These are the key concepts you need to understand to accurately answer the question.

Gravitational Force Components

When a mass moves along an inclined plane, gravity pulls it straight towards the center of the Earth. However, not all of this gravitational force directly influences the motion of the mass down the incline. To better understand what happens, we decompose this force into two components:

• Parallel Component: This part pulls the object down the slope and is given by the formula \( F_{\parallel} = mg \sin \alpha \), where \( m \) is the mass, \( g \) is the acceleration due to gravity, and \( \alpha \) is the angle of the incline.
• Perpendicular Component: This part presses the object into the surface of the incline and does not contribute to the movement down the slope. It is determined by \( F_{\perp} = mg \cos \alpha \).

The parallel component is what actually causes the object to slide down the incline, while the perpendicular component does no work since it does not cause the object to displace in its own direction.
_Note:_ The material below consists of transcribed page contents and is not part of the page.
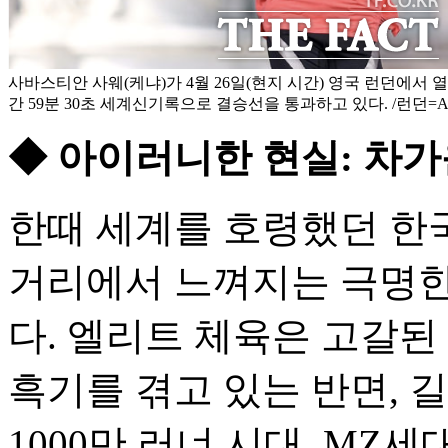
사바스티안 사웨(케냐)가 4월 26일(현지 시간) 영국 런던에서 열
간 59분 30초 세계신기록으로 결승선을 통과하고 있다. /런던=
◆ 아이러니한 현실: 차
한때 세계를 호령했던 한
거리에서 느껴지는 극명한
다. 엘리트 체육은 고갈된
흑기를 겪고 있는 반면, 
1000만 러너 시대, MZ세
Understanding these components is crucial to analyzing how objects accelerate on inclined planes.

Inclined Plane Dynamics

The dynamics of an object sliding down an inclined plane can be fully understood by considering the forces in play. A crucial point here is recognizing how the gravitational force is applied and how this translates into motion.When you look at an object on an inclined plane, you will note that the angle of the incline, \(\alpha\), affects the gravitational force's parallel and perpendicular components. While one might initially think the angle should also impact the acceleration of the mass, it turns out that it doesn’t.This is demonstrated using work done calculations:

• The parallel force component over the incline does work equivalent to \( mgh \). This result matches what would occur if the object fell vertically through the height \( h \). Thus, both methods of descent lead to the same speed at the bottom, since work depends solely on the vertical height and not the path taken.
• This outcome is rooted in the simple relationship \( s = \frac{h}{\sin \alpha} \), which shows how inclined path length \( s \) relates to vertical height \( h \). Substituting this into the work formula, the dependence on \( \alpha \) cancels out.

Inclined plane dynamics illustrate how a body accelerates under the influence of gravitational force components and confirms that certain physical outcomes, like energy use, remain constant regardless of the path taken by the object.

Conservative Forces

Gravitational force is classified as a conservative force. This means that the work it does on a body only depends on the starting and ending positions, not the path taken. A conservative force like gravity can convert potential energy to kinetic energy or vice versa, without any loss of total mechanical energy.For practical purposes, consider the descent of the mass on an inclined plane:

• The total work converted from potential energy (mgh) to kinetic energy is path-independent, as highlighted by the work-energy theorem: \[ \Delta KE = W_{\text{total}} = \frac{1}{2}mv^2 \].
• Since the change in kinetic energy equals the work done by gravity, and this is independent of the angle \( \alpha \), it shows that the speed at the bottom only depends on the height \( h \).

By understanding conservative forces, students can better grasp how energy is conserved in various physical processes. This understanding is essential for further studies in physics, as it forms a foundation for analyzing motion and energy transformations across different systems.